▸ Your assignment: Search the material for lines containing the word "Dolby", and copy each one.
=== Begin Enclosure ===
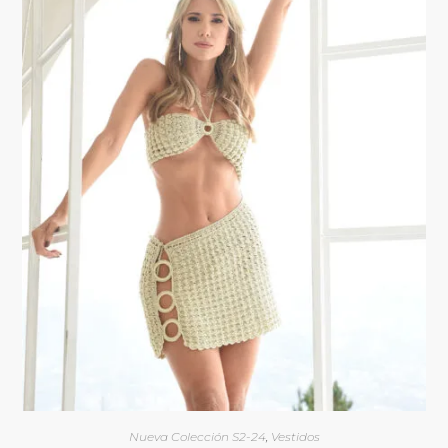
Nueva Colección S2-24
,
Vestidos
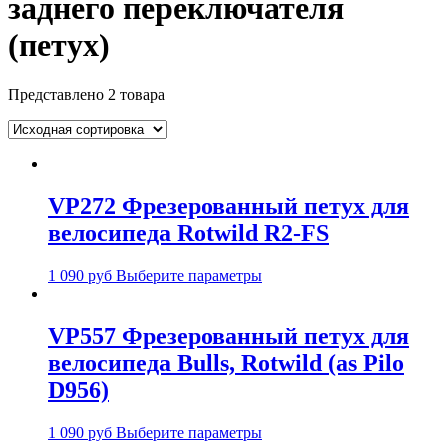
заднего переключателя
(петух)
Представлено 2 товара
VP272 Фрезерованный петух для
велосипеда Rotwild R2-FS
1 090
руб
Выберите параметры
VP557 Фрезерованный петух для
велосипеда Bulls, Rotwild (as Pilo
D956)
1 090
руб
Выберите параметры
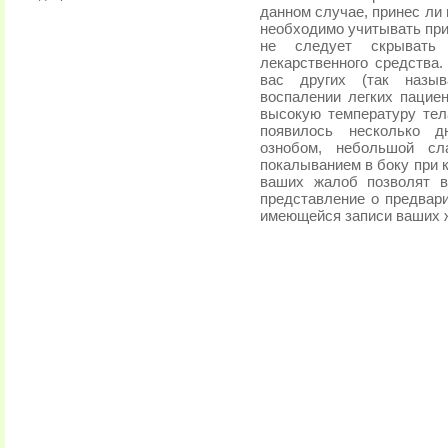
данном случае, принес ли
необходимо учитывать при
не следует скрывать
лекарственного средства
вас других (так назы
воспалении легких пацие
высокую температуру тела
появилось несколько д
ознобом, небольшой сл
покалыванием в боку при 
ваших жалоб позволят в
представление о предвар
имеющейся записи ваших 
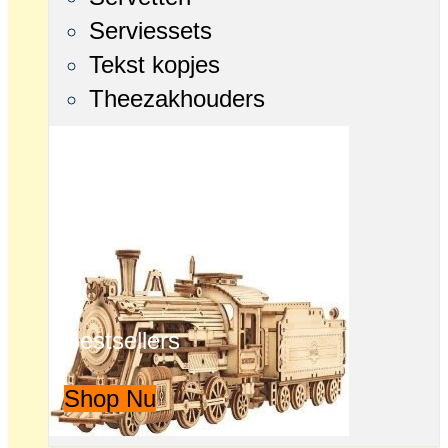
Serviessets
Tekst kopjes
Theezakhouders
Bestsellers
Shop Nu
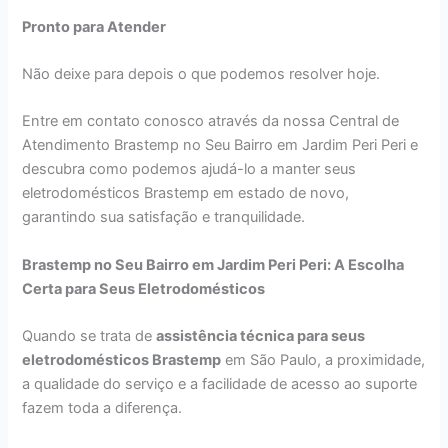
Pronto para Atender
Não deixe para depois o que podemos resolver hoje.
Entre em contato conosco através da nossa Central de
Atendimento Brastemp no Seu Bairro em Jardim Peri Peri e
descubra como podemos ajudá-lo a manter seus
eletrodomésticos Brastemp em estado de novo,
garantindo sua satisfação e tranquilidade.
Brastemp no Seu Bairro em Jardim Peri Peri: A Escolha
Certa para Seus Eletrodomésticos
Quando se trata de
assistência técnica para seus
eletrodomésticos Brastemp
em São Paulo, a proximidade,
a qualidade do serviço e a facilidade de acesso ao suporte
fazem toda a diferença.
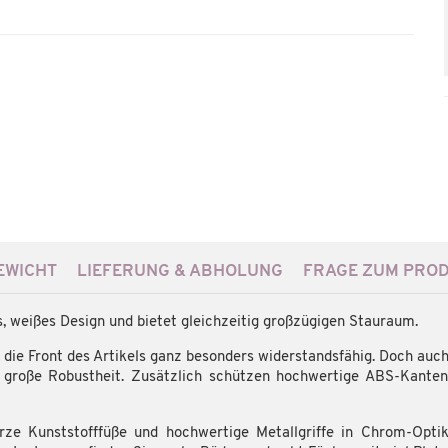
WICHT
LIEFERUNG & ABHOLUNG
FRAGE ZUM PRO
 weißes Design und bietet gleichzeitig großzügigen Stauraum.
 die Front des Artikels ganz besonders widerstandsfähig. Doch auc
e große Robustheit. Zusätzlich schützen hochwertige ABS-Kante
 Kunststofffüße und hochwertige Metallgriffe in Chrom-Optik. 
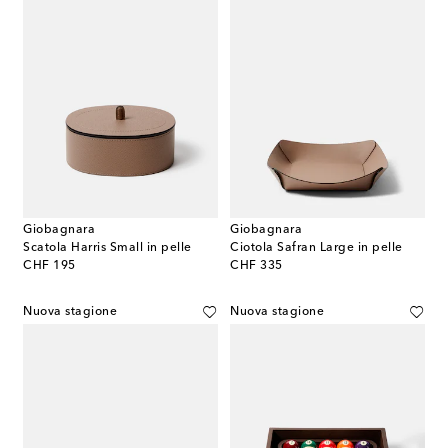
Giobagnara
Giobagnara
Scatola Harris Small in pelle
Ciotola Safran Large in pelle
original price
original price
CHF 195
CHF 335
Nuova stagione
Nuova stagione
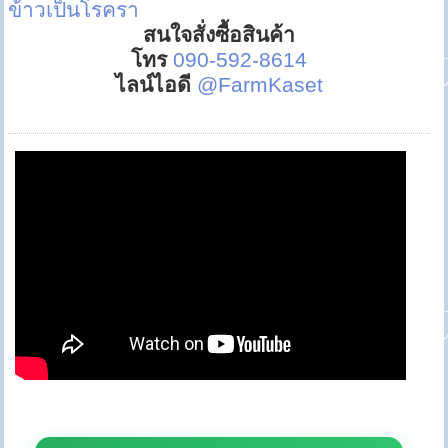
ข้าวเป็นโรครา
สนใจสั่งซื้อสินค้า
โทร
090-592-8614
ไลน์ไอดี
@FarmKaset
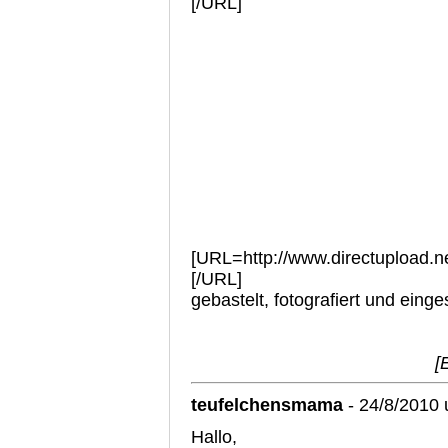
[/URL]
[URL=http://www.directupload.ne
[/URL]
gebastelt, fotografiert und eing
[
teufelchensmama
- 24/8/2010
Hallo,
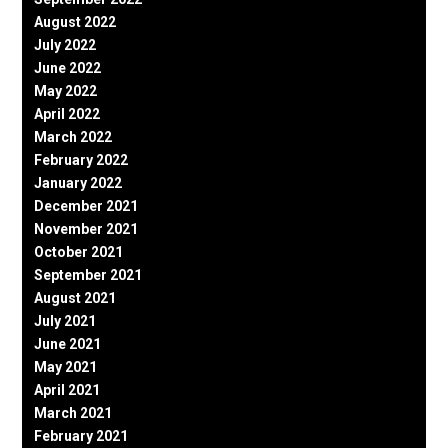
August 2022
July 2022
June 2022
May 2022
April 2022
March 2022
February 2022
January 2022
December 2021
November 2021
October 2021
September 2021
August 2021
July 2021
June 2021
May 2021
April 2021
March 2021
February 2021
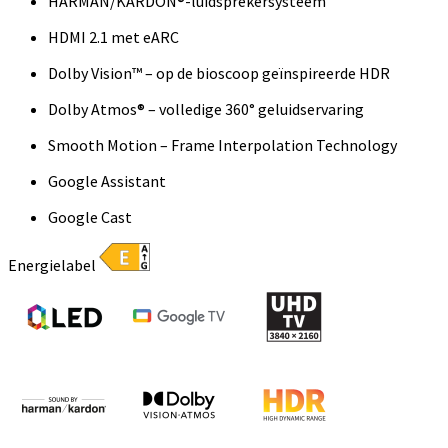
HARMAN/KARDON®-luidsprekersysteem
HDMI 2.1 met eARC
Dolby Vision™ – op de bioscoop geïnspireerde HDR
Dolby Atmos® – volledige 360° geluidservaring
Smooth Motion – Frame Interpolation Technology
Google Assistant
Google Cast
Energielabel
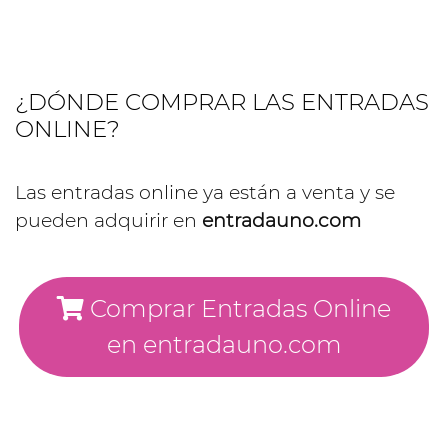
¿DÓNDE COMPRAR LAS ENTRADAS
ONLINE?
Las entradas online ya están a venta y se
pueden adquirir en
entradauno.com
Comprar Entradas Online
en entradauno.com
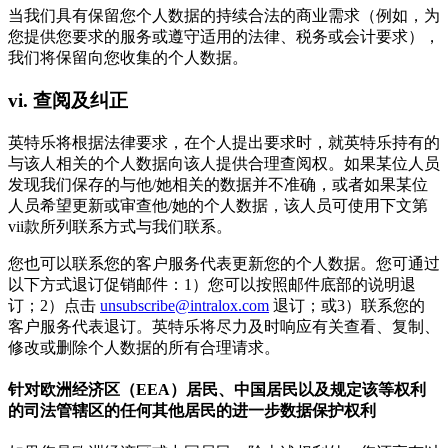
当我们具有保留您个人数据的持续合法的商业需求（例如，为
您提供您要求的服务或遵守适用的法律、税务或会计要求），
我们将保留向您收集的个人数据。
vi.
查阅及纠正
英特乐将根据法律要求，在个人提出要求时，就英特乐持有的
与该人相关的个人数据向该人提供合理查阅权。如果某位人员
发现我们保存的与他/她相关的数据并不准确，或者如果某位
人员希望更新或审查他/她的个人数据，该人员可使用下文第
vii款所列联系方式与我们联系。
您也可以联系您的客户服务代表更新您的个人数据。您可通过
以下方式退订促销邮件：1）您可以按照邮件底部的说明退
订；2）点击
unsubscribe@intralox.com
退订；或3）联系您的
客户服务代表退订。英特乐将尽力及时响应有关查看、复制、
修改或删除个人数据的所有合理请求。
针对欧洲经济区（EEA）居民、中国居民以及规定该等权利
的司法管辖区的任何其他居民的进一步数据保护权利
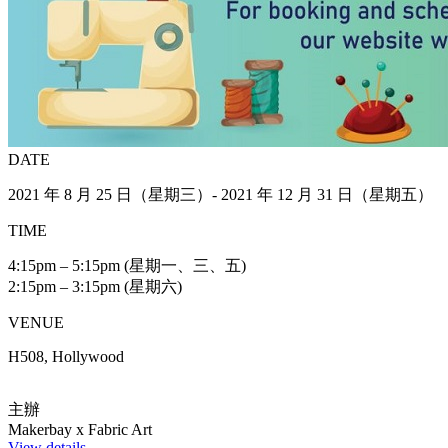
DATE
2021 年 8 月 25 日（星期三）- 2021 年 12 月 31 日（星期五）
TIME
4:15pm – 5:15pm (星期一、三、五)
2:15pm – 3:15pm (星期六)
VENUE
H508, Hollywood
主辦
Makerbay x Fabric Art
View details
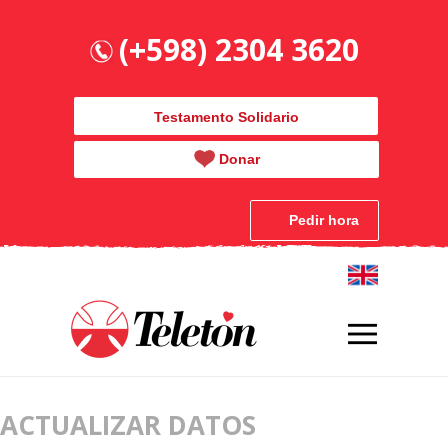
(+598) 2304 3620
Testamento Solidario
Donar
Pedir hora
ACTUALIZAR DATOS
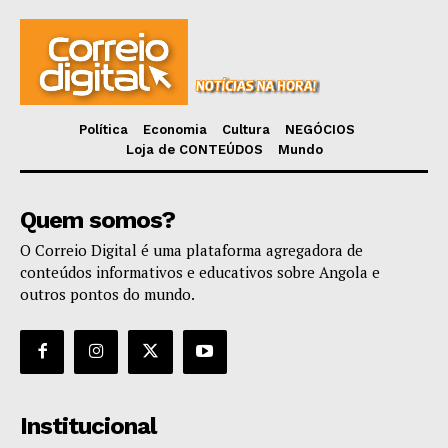
Política
Economia
Cultura
NEGÓCIOS
Loja de CONTEÚDOS
Mundo
Quem somos?
O Correio Digital é uma plataforma agregadora de
conteúdos informativos e educativos sobre Angola e
outros pontos do mundo.
Institucional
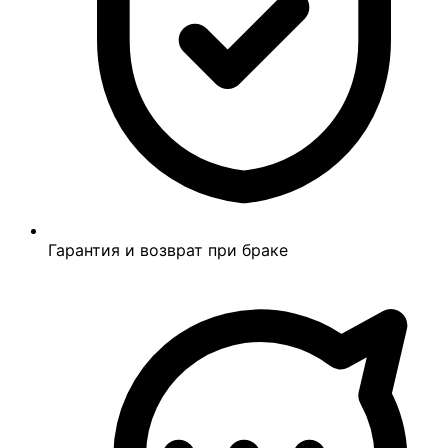
Гарантия и возврат при браке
=== End Enclosure ===
▸ Solution to this problem:
Dolby Vision™ – op de bioscoop geïnspireerde HDR
Dolby Atmos® – volledige 360° geluidservaring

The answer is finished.